┌────────
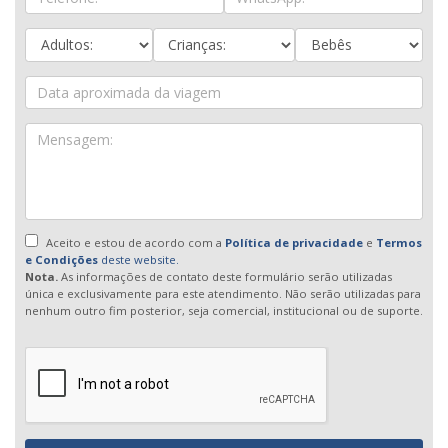
Aceito e estou de acordo com a
Política de privacidade
e
Termos
e Condições
deste website.
Nota.
As informações de contato deste formulário serão utilizadas
única e exclusivamente para este atendimento. Não serão utilizadas para
nenhum outro fim posterior, seja comercial, institucional ou de suporte.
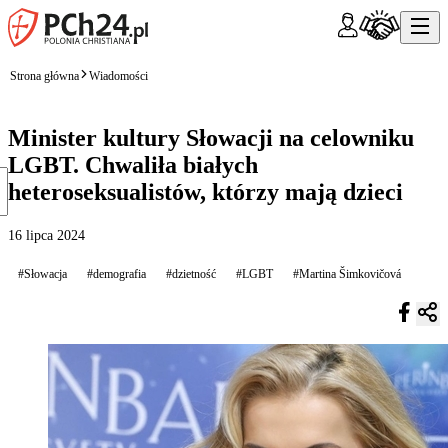
Strona główna
Wiadomości
Minister kultury Słowacji na celowniku
LGBT. Chwaliła białych
heteroseksualistów, którzy mają dzieci
16 lipca 2024
#Słowacja
#demografia
#dzietność
#LGBT
#Martina Šimkovičová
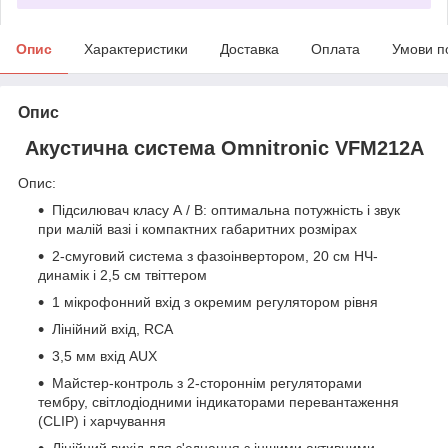
Опис
Характеристики
Доставка
Оплата
Умови п
Опис
Акустична система Omnitronic VFM212A
Опис:
Підсилювач класу А / В: оптимальна потужність і звук
при малій вазі і компактних габаритних розмірах
2-смуговий система з фазоінвертором, 20 см НЧ-
динамік і 2,5 см твіттером
1 мікрофонний вхід з окремим регулятором рівня
Лінійний вхід, RCA
3,5 мм вхід AUX
Майстер-контроль з 2-стороннім регуляторами
тембру, світлодіодними індикаторами перевантаження
(CLIP) і харчування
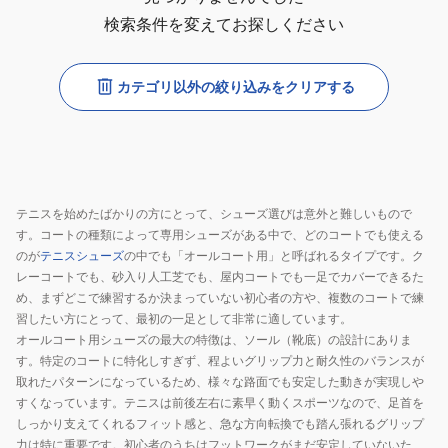
検索条件を変えてお探しください
カテゴリ以外の絞り込みをクリアする
テニスを始めたばかりの方にとって、シューズ選びは意外と難しいもので
す。コートの種類によって専用シューズがある中で、どのコートでも使える
のが
テニスシューズ
の中でも「オールコート用」と呼ばれるタイプです。ク
レーコートでも、砂入り人工芝でも、屋内コートでも一足でカバーできるた
め、まずどこで練習するか決まっていない初心者の方や、複数のコートで練
習したい方にとって、最初の一足として非常に適しています。
オールコート用シューズの最大の特徴は、ソール（靴底）の設計にありま
す。特定のコートに特化しすぎず、程よいグリップ力と耐久性のバランスが
取れたパターンになっているため、様々な路面でも安定した動きが実現しや
すくなっています。テニスは前後左右に素早く動くスポーツなので、足首を
しっかり支えてくれるフィット感と、急な方向転換でも踏ん張れるグリップ
力は特に重要です。初心者のうちはフットワークがまだ安定していないた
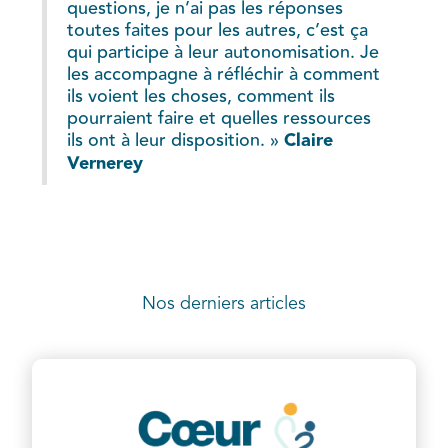
questions, je n’ai pas les réponses
toutes faites pour les autres, c’est ça
qui participe à leur autonomisation. Je
les accompagne à réfléchir à comment
ils voient les choses, comment ils
pourraient faire et quelles ressources
ils ont à leur disposition. »
Claire
Vernerey
Nos derniers articles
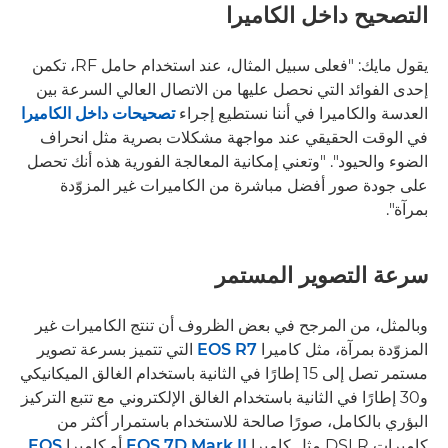
التصحيح داخل الكاميرا
يقول مايك: "فعلى سبيل المثال، عند استخدام حامل RF، تكمن
إحدى الفوائد التي نحصل عليها من الاتصال العالي السرعة بين
العدسة والكاميرا في أننا نستطيع إجراء
تصحيحات داخل الكاميرا
في الوقت الحقيقي عند مواجهة مشكلات بصرية مثل انحراف
الضوء والحيود". "وتعني إمكانية المعالجة الفورية هذه أنك تحصل
على جودة صور أفضل مباشرة من الكاميرات غير المزوّدة
بمرآة".
سرعة التصوير المستمر
وبالمثل، من المرجح في بعض الظروف أن تنتج الكاميرات غير
المزوّدة بمرآة، مثل كاميرا
EOS R7
التي تتميز بسرعة تصوير
مستمر تصل إلى 15 إطارًا في الثانية باستخدام الغالق الميكانيكي
و30 إطارًا في الثانية باستخدام الغالق الإلكتروني مع تتبع التركيز
البؤري بالكامل، صورًا صالحة للاستخدام باستمرار أكثر من
كاميرات DSLR مثل كاميرا
EOS 7D Mark II
أو كاميرا
EOS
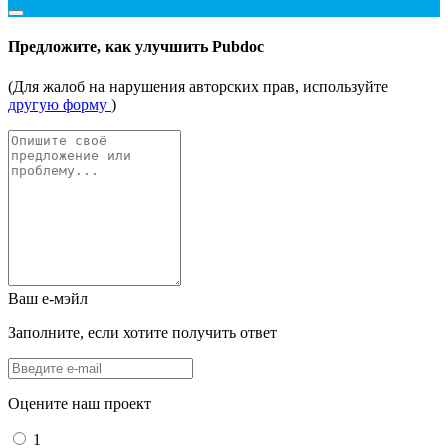
Предложите, как улучшить Pubdoc
(Для жалоб на нарушения авторских прав, используйте
другую форму
)
Ваш е-мэйл
Заполните, если хотите получить ответ
Оцените наш проект
1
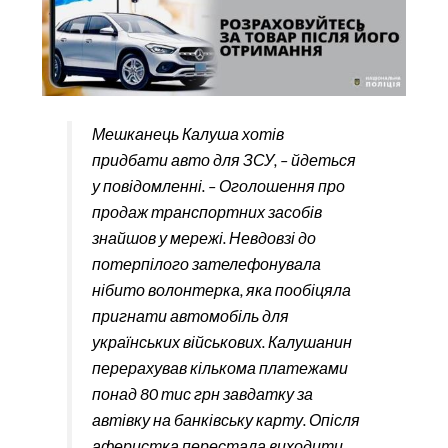
Мешканець Калуша хотів
придбати авто для ЗСУ, – йдеться
у повідомленні. – Оголошення про
продаж транспортних засобів
знайшов у мережі. Невдовзі до
потерпілого зателефонувала
нібито волонтерка, яка пообіцяла
пригнати автомобіль для
українських військових. Калушанин
перерахував кількома платежами
понад 80 тис грн завдатку за
автівку на банківську карту. Опісля
аферистка перестала виходити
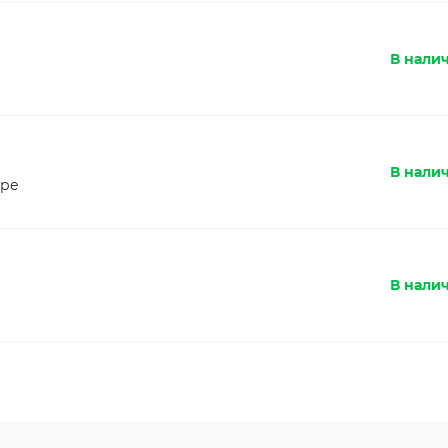
В налич
В нали
оре
В нали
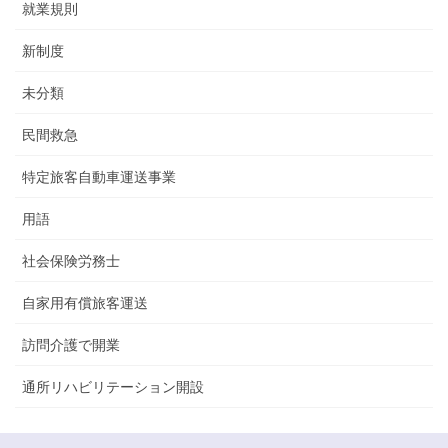
就業規則
新制度
未分類
民間救急
特定旅客自動車運送事業
用語
社会保険労務士
自家用有償旅客運送
訪問介護で開業
通所リハビリテーション開設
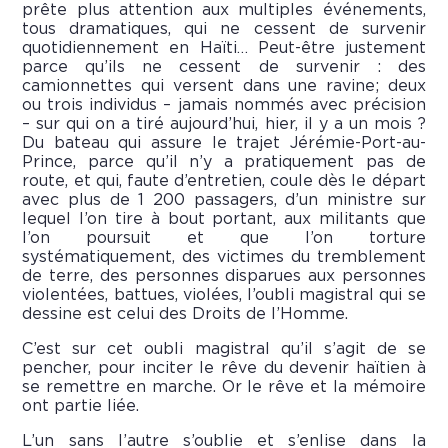
prête plus attention aux multiples événements,
tous dramatiques, qui ne cessent de survenir
quotidiennement en Haïti… Peut-être justement
parce qu’ils ne cessent de survenir : des
camionnettes qui versent dans une ravine; deux
ou trois individus – jamais nommés avec précision
– sur qui on a tiré aujourd’hui, hier, il y a un mois ?
Du bateau qui assure le trajet Jérémie-Port-au-
Prince, parce qu’il n’y a pratiquement pas de
route, et qui, faute d’entretien, coule dès le départ
avec plus de 1 200 passagers, d’un ministre sur
lequel l’on tire à bout portant, aux militants que
l’on poursuit et que l’on torture
systématiquement, des victimes du tremblement
de terre, des personnes disparues aux personnes
violentées, battues, violées, l’oubli magistral qui se
dessine est celui des Droits de l’Homme.
C’est sur cet oubli magistral qu’il s’agit de se
pencher, pour inciter le rêve du devenir haïtien à
se remettre en marche. Or le rêve et la mémoire
ont partie liée.
L’un sans l’autre s’oublie et s’enlise dans la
└────────
Nothing but a number is expected here: the number of lines above that hold the word "التي".

Solution to the problem:
2